Ouch! Oops! Comes to Loyola


The Year

As students participate in events like spikeball or just hanging around school, they are encourage to use the “ouch/oops” method. But will it work?

Lily Scott, Writer

After a chaotic and somewhat isolated summer, students are returning to Loyola to follow a new schedule. Along with the schedule, many other ideas and things have been implemented, or are encouraged to be implemented within the school. One of these things is the “Ouch” “Oops!” method. 

The “Ouch” “Oops!” method is designed to encourage students to speak up about topics that could possibly offend their classmates. Say a student says something such as, “That’s so gay.” Another student can say “ouch” in order to create conversation or let that other person know that what they said can be taken as offensive. This method is fairly new and was introduced to all the students during their orientation. Within the student body, there are some who see that there is potential within using this, and some who don’t. 
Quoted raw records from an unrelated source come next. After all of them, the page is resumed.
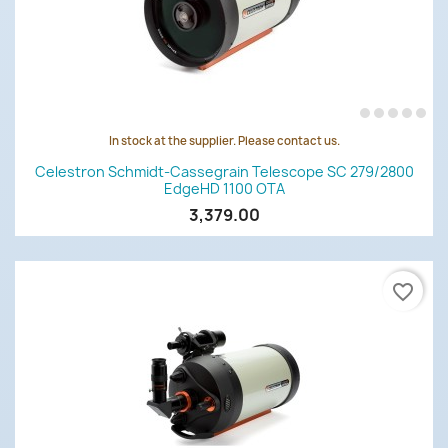
In stock at the supplier. Please contact us.
Celestron Schmidt-Cassegrain Telescope SC 279/2800
EdgeHD 1100 OTA
3,379.00
favorite_border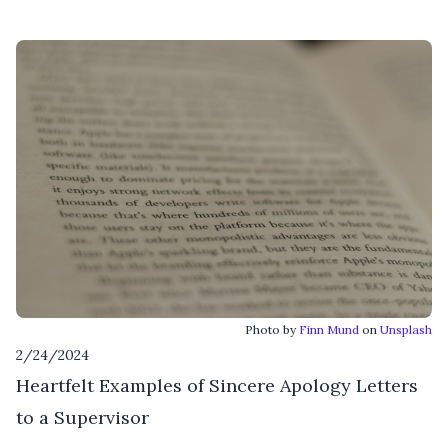
Photo by
Finn Mund
on
Unsplash
2/24/2024
Heartfelt Examples of Sincere Apology Letters
to a Supervisor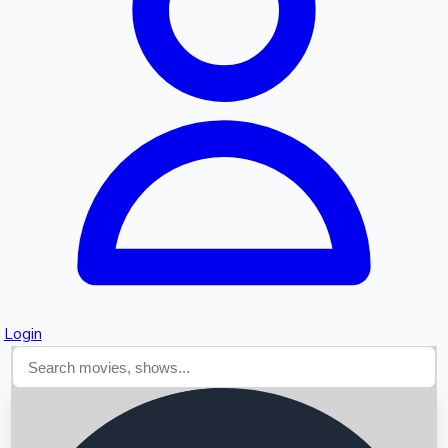
Searching...
Login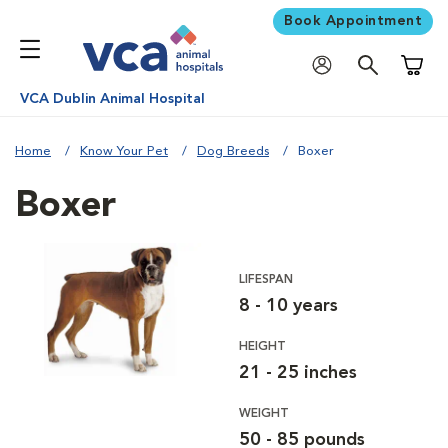
Book Appointment
Shoppi
VCA Dublin Animal Hospital
Home
Know Your Pet
Dog Breeds
Boxer
Boxer
LIFESPAN
8 - 10 years
HEIGHT
21 - 25 inches
WEIGHT
50 - 85 pounds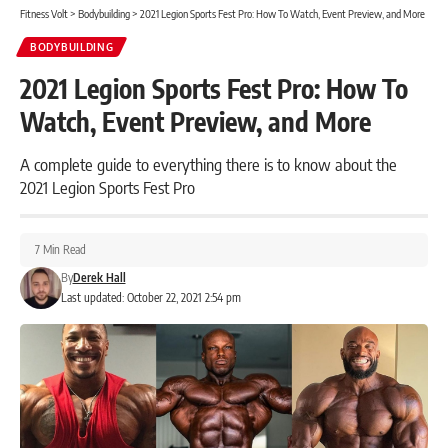
Fitness Volt
>
Bodybuilding
>
2021 Legion Sports Fest Pro: How To Watch, Event Preview, and More
BODYBUILDING
2021 Legion Sports Fest Pro: How To
Watch, Event Preview, and More
A complete guide to everything there is to know about the
2021 Legion Sports Fest Pro
7 Min Read
By
Derek Hall
Last updated: October 22, 2021 2:54 pm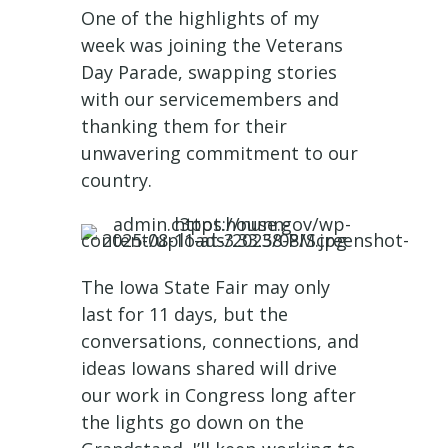
One of the highlights of my
week was joining the Veterans
Day Parade, swapping stories
with our servicemembers and
thanking them for their
unwavering commitment to our
country.
The Iowa State Fair may only
last for 11 days, but the
conversations, connections, and
ideas Iowans shared will drive
our work in Congress long after
the lights go down on the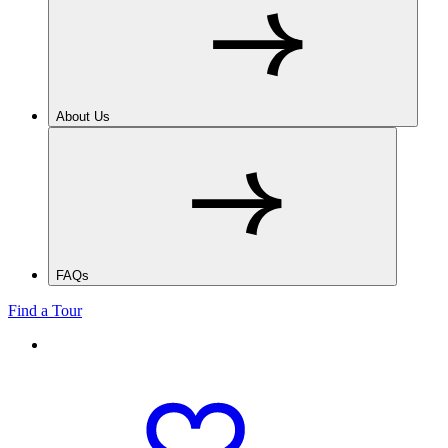
About Us
FAQs
Find a Tour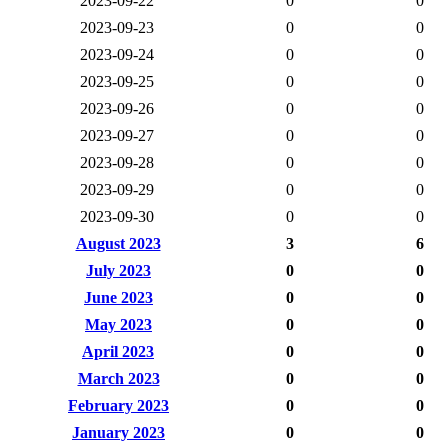
2023-09-22
0
0
2023-09-23
0
0
2023-09-24
0
0
2023-09-25
0
0
2023-09-26
0
0
2023-09-27
0
0
2023-09-28
0
0
2023-09-29
0
0
2023-09-30
0
0
August 2023
3
6
July 2023
0
0
June 2023
0
0
May 2023
0
0
April 2023
0
0
March 2023
0
0
February 2023
0
0
January 2023
0
0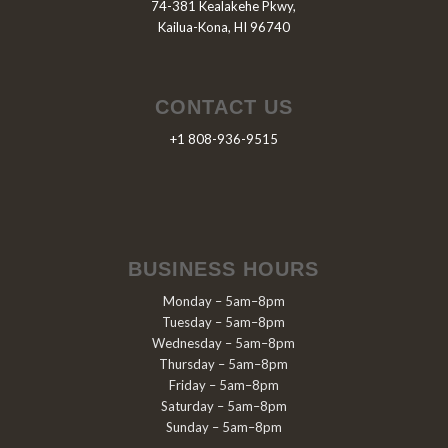
74-381 Kealakehe Pkwy,
Kailua-Kona, HI 96740
CONTACT US
+1 808-936-9515
BUSINESS HOURS
Monday – 5am–8pm
Tuesday – 5am–8pm
Wednesday – 5am–8pm
Thursday – 5am–8pm
Friday – 5am–8pm
Saturday – 5am–8pm
Sunday – 5am–8pm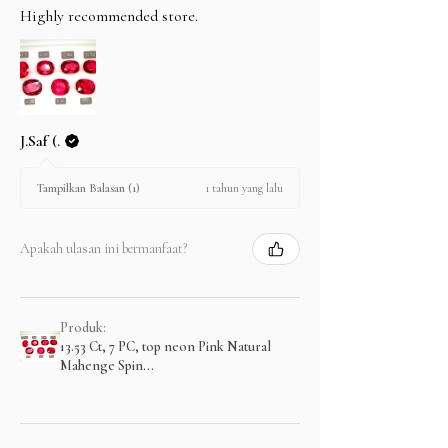
Highly recommended store.
J.Saf (.
1 tahun yang lalu
Tampilkan Balasan (1)
Apakah ulasan ini bermanfaat?
Produk:
13.53 Ct, 7 PC, top neon Pink Natural
Mahenge Spin...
Senior Michael Morales said that, “I think that it’s not effective because people find it as a joke. I see some people just using it as a joke.”

Senior Joey Paxson also said, “I’ve seen it in use a couple times at Loyola, though I have personally not used it.” When asked about whether it is useful or not Paxson said, “It depends on the group. Some people will use it and others won’t.” 

While having good intentions, this method seems to be less effective than what was expected. During orientation, students were told that Notre Dame Prep was also using the method. However, many think that just because it works there, doesn’t mean that it will work here. 

Sophomore Nathan Matanguihan said, “I think it’s an ok attempt to get students to stand up against microaggressions, but it’s hard to use the method and stand up when an entire group is just ok with someone saying something offensive. Even though I’m only a sophomore I haven’t really seen the people higher up themselves hold people accountable for saying toxic stuff.” 

Junior Jake Chi noted, “in the real world it really doesn’t work like at all because you’re assuming that 14-18 year olds have the capacity to know right from wrong and when to hold themselves accountable. Yes it works on paper in some circumstances, but in the real world and in Loyola especially it has zero chance being majority positive.” 

Recently there has been a normalization of racist and homophobic jokes. Even if they are more normalized, the jokes don’t hurt any less and aren’t any less offensive to people. According to many, this method only seems to work with some groups while others not. 

Many people will be with friends making these jokes and many of the friends will not say anything about it. It does not seem to be a lack of understanding and a lack of knowledge on the subject, but more so a lack of care. Both the lack of care and normalization of the jokes will put a strain on the method as people will start to drift away from it. 

Trying to continue to use this method isn’t impossible, but will be difficult as a majority of the method relies on the students to speak up. In general, the method seems to be a good starting place, but with the normalization of offensive jokes and the lack of speaking up, it won’t be as useful.